_Work to be completed:_ Beginning with the line that holds "Energy Infrastructure" in the data below, give again every line through the one that holds "AND (C) ACCEPT THESE TERMS OF USE AND AGREE", exactly as written.

[Records supplied — start]

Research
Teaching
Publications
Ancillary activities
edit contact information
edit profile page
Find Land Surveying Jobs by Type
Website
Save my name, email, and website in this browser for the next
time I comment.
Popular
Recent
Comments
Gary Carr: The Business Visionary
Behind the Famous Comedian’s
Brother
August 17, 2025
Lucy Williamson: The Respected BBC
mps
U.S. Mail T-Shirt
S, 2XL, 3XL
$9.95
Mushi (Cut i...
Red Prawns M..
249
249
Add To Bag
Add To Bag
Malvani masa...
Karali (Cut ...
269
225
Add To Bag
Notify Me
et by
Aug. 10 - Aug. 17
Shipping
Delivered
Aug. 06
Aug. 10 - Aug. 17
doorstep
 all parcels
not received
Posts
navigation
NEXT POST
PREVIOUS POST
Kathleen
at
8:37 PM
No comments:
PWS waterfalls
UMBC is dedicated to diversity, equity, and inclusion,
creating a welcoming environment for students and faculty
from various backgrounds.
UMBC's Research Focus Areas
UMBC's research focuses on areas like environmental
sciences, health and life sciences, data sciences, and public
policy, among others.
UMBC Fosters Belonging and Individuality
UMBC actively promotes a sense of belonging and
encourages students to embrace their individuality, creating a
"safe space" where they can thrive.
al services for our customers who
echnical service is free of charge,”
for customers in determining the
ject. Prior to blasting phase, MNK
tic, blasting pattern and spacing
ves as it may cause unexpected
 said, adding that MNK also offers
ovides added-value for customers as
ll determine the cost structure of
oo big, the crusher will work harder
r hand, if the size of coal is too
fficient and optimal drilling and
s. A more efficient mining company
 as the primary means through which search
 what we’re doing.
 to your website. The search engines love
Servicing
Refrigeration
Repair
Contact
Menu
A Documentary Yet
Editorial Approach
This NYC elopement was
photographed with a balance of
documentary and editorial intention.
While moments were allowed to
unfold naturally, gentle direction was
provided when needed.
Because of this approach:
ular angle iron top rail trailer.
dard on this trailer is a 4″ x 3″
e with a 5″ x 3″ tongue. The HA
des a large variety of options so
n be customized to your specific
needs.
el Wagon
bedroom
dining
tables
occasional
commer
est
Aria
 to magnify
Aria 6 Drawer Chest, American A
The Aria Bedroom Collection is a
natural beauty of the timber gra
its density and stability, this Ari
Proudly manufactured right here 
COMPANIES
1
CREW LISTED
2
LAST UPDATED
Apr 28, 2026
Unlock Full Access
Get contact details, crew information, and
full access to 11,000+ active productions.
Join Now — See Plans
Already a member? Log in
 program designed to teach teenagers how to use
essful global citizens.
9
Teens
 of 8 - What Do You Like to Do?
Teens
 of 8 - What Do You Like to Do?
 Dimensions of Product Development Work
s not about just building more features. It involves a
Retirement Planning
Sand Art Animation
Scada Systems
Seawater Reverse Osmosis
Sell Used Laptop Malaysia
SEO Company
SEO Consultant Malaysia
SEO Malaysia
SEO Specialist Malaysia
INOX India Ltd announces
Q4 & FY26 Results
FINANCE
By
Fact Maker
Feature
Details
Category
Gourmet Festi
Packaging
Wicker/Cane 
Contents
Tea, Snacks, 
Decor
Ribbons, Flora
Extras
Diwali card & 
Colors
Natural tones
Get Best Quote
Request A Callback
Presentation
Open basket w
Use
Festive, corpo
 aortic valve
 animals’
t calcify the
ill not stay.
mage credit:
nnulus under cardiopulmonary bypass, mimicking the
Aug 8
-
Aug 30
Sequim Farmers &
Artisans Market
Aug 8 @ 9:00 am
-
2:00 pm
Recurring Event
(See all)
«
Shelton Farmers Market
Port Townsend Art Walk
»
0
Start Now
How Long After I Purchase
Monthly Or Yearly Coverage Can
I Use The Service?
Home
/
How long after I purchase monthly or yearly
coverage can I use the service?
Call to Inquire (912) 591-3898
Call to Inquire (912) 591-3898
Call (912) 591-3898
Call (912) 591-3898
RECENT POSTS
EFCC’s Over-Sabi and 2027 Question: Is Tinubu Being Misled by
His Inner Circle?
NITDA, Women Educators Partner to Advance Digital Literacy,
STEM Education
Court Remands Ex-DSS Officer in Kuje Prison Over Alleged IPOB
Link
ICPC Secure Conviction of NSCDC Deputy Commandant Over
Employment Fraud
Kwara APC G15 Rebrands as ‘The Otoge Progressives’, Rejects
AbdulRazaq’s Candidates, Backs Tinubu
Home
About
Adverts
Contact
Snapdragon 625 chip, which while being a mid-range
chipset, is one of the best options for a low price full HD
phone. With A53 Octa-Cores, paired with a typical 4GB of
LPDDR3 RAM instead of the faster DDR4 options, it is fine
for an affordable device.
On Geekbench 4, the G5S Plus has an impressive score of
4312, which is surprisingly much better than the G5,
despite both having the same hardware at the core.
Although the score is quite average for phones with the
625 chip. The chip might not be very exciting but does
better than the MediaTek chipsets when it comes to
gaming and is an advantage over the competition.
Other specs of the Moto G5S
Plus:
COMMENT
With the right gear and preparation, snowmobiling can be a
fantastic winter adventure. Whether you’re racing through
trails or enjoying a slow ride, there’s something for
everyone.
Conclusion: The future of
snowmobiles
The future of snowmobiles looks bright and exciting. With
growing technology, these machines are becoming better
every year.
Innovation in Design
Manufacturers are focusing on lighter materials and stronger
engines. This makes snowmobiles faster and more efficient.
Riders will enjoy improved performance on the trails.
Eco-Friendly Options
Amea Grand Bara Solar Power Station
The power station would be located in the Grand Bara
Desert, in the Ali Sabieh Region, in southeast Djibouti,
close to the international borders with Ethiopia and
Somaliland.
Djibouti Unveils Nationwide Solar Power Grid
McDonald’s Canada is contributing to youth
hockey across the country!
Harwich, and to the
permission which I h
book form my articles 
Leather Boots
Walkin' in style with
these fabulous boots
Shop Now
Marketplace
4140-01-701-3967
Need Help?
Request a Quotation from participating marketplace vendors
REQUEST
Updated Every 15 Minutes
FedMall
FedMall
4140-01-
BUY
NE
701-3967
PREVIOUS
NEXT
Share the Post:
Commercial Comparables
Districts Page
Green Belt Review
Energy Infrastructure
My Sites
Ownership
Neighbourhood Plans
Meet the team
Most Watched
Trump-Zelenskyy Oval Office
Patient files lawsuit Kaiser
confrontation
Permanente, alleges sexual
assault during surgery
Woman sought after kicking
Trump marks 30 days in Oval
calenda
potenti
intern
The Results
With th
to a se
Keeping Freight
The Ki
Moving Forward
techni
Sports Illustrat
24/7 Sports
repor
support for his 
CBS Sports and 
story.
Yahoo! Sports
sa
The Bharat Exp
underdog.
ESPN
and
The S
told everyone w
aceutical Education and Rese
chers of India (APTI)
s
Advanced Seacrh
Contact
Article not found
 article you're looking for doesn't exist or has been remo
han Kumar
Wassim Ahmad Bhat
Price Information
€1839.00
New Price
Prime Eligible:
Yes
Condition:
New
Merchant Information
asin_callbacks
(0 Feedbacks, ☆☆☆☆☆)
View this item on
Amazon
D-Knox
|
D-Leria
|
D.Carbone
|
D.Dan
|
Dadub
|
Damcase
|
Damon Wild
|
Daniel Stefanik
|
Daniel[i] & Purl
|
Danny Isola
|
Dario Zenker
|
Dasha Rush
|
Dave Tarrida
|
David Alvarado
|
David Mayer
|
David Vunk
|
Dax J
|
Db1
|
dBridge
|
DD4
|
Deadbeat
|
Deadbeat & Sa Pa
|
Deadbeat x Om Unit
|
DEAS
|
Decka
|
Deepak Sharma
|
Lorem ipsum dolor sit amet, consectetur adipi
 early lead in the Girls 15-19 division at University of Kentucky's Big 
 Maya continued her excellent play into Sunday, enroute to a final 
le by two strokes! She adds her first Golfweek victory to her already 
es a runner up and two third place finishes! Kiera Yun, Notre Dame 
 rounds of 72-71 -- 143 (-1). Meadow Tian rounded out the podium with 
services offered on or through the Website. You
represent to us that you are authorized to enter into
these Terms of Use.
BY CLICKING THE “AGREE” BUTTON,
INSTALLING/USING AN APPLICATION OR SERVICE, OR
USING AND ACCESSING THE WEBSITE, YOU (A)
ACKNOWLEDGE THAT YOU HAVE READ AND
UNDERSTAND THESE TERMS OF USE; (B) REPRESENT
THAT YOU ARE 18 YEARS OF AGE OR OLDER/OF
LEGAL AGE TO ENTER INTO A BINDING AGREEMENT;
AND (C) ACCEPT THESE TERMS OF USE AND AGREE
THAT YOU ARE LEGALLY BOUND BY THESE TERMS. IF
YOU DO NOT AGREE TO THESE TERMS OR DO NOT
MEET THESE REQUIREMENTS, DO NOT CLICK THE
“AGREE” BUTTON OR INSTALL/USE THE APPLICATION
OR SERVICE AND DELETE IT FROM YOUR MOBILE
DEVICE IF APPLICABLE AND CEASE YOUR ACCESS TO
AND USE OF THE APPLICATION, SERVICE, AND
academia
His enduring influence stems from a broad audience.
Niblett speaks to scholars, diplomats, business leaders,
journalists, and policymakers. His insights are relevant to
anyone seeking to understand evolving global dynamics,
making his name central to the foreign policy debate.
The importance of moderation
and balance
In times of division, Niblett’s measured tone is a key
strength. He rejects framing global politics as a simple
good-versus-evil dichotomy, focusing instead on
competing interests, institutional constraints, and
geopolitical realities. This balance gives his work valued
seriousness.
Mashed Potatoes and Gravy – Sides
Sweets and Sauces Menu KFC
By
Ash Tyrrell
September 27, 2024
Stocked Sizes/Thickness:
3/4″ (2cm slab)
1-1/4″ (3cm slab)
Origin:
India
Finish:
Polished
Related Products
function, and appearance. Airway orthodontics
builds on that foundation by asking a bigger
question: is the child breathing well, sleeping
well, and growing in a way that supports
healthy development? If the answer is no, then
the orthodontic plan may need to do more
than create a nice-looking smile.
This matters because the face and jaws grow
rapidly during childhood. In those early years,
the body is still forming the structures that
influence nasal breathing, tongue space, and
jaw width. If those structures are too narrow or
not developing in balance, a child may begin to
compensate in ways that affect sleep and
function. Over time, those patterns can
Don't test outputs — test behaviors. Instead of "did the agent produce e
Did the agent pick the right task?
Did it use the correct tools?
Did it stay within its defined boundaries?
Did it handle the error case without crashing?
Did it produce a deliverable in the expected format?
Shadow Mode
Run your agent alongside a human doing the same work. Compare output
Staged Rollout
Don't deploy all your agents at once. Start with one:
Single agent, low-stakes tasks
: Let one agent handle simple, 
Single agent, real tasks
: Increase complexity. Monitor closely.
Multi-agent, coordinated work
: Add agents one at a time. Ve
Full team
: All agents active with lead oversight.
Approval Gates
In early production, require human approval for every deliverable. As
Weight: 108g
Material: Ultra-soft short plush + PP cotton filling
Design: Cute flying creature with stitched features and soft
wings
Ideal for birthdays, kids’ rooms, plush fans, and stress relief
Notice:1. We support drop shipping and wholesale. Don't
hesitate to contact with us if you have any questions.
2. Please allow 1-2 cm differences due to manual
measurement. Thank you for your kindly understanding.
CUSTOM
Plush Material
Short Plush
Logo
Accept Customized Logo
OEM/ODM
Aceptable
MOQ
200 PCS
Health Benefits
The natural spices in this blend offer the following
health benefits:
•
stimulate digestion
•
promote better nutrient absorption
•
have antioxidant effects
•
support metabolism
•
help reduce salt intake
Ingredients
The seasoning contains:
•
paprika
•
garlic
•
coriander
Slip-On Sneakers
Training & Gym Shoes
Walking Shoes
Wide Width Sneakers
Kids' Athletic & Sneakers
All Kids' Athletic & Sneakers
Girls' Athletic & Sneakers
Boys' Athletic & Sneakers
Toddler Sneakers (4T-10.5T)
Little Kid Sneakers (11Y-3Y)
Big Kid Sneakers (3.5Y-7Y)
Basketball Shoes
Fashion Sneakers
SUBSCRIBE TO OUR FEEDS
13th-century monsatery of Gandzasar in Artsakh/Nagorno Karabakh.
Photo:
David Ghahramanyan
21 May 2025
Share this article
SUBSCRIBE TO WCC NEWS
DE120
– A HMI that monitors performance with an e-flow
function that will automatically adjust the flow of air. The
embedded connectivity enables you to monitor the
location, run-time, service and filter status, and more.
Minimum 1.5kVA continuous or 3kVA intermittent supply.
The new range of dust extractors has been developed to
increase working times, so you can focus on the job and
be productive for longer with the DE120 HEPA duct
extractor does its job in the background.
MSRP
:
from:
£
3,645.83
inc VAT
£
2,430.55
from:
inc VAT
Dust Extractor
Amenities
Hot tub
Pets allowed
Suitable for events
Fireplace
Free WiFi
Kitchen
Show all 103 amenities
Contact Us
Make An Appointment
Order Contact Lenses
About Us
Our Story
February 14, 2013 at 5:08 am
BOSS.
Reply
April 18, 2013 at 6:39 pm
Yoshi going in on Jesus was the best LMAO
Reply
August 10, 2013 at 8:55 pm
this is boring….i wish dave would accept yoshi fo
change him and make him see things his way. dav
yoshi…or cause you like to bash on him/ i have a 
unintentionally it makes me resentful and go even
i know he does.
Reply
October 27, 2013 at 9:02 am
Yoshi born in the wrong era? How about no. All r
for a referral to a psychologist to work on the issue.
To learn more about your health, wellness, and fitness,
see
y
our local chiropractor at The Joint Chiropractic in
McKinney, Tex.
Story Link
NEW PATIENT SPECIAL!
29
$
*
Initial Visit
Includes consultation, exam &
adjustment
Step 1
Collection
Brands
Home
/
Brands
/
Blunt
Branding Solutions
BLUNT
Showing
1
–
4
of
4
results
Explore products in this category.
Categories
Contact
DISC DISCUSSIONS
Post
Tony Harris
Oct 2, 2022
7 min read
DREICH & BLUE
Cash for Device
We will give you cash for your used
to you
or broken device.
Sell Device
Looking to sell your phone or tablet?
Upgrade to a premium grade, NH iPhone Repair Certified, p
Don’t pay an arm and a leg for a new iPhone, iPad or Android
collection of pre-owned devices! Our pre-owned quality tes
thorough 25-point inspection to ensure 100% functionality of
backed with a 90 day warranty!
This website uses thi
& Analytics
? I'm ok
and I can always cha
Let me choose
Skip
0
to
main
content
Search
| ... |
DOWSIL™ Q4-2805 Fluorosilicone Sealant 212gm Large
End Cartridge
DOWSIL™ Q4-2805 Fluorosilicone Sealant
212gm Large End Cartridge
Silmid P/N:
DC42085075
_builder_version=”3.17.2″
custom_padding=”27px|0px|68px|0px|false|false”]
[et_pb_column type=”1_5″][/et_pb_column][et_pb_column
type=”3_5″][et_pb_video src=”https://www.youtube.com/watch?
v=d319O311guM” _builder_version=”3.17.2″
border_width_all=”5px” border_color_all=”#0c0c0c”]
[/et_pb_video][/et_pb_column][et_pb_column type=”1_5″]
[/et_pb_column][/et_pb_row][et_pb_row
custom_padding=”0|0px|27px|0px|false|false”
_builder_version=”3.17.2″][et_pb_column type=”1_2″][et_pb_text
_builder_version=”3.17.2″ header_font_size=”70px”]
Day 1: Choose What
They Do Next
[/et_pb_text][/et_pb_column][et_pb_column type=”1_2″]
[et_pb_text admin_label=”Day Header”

[Records supplied — finish]

_Task solution:_
Energy Infrastructure
My Sites
Ownership
Neighbourhood Plans
Meet the team
Most Watched
Trump-Zelenskyy Oval Office
Patient files lawsuit Kaiser
confrontation
Permanente, alleges sexual
assault during surgery
Woman sought after kicking
Trump marks 30 days in Oval
calenda
potenti
intern
The Results
With th
to a se
Keeping Freight
The Ki
Moving Forward
techni
Sports Illustrat
24/7 Sports
repor
support for his 
CBS Sports and 
story.
Yahoo! Sports
sa
The Bharat Exp
underdog.
ESPN
and
The S
told everyone w
aceutical Education and Rese
chers of India (APTI)
s
Advanced Seacrh
Contact
Article not found
 article you're looking for doesn't exist or has been remo
han Kumar
Wassim Ahmad Bhat
Price Information
€1839.00
New Price
Prime Eligible:
Yes
Condition:
New
Merchant Information
asin_callbacks
(0 Feedbacks, ☆☆☆☆☆)
View this item on
Amazon
D-Knox
|
D-Leria
|
D.Carbone
|
D.Dan
|
Dadub
|
Damcase
|
Damon Wild
|
Daniel Stefanik
|
Daniel[i] & Purl
|
Danny Isola
|
Dario Zenker
|
Dasha Rush
|
Dave Tarrida
|
David Alvarado
|
David Mayer
|
David Vunk
|
Dax J
|
Db1
|
dBridge
|
DD4
|
Deadbeat
|
Deadbeat & Sa Pa
|
Deadbeat x Om Unit
|
DEAS
|
Decka
|
Deepak Sharma
|
Lorem ipsum dolor sit amet, consectetur adipi
 early lead in the Girls 15-19 division at University of Kentucky's Big 
 Maya continued her excellent play into Sunday, enroute to a final 
le by two strokes! She adds her first Golfweek victory to her already 
es a runner up and two third place finishes! Kiera Yun, Notre Dame 
 rounds of 72-71 -- 143 (-1). Meadow Tian rounded out the podium with 
services offered on or through the Website. You
represent to us that you are authorized to enter into
these Terms of Use.
BY CLICKING THE “AGREE” BUTTON,
INSTALLING/USING AN APPLICATION OR SERVICE, OR
USING AND ACCESSING THE WEBSITE, YOU (A)
ACKNOWLEDGE THAT YOU HAVE READ AND
UNDERSTAND THESE TERMS OF USE; (B) REPRESENT
THAT YOU ARE 18 YEARS OF AGE OR OLDER/OF
LEGAL AGE TO ENTER INTO A BINDING AGREEMENT;
AND (C) ACCEPT THESE TERMS OF USE AND AGREE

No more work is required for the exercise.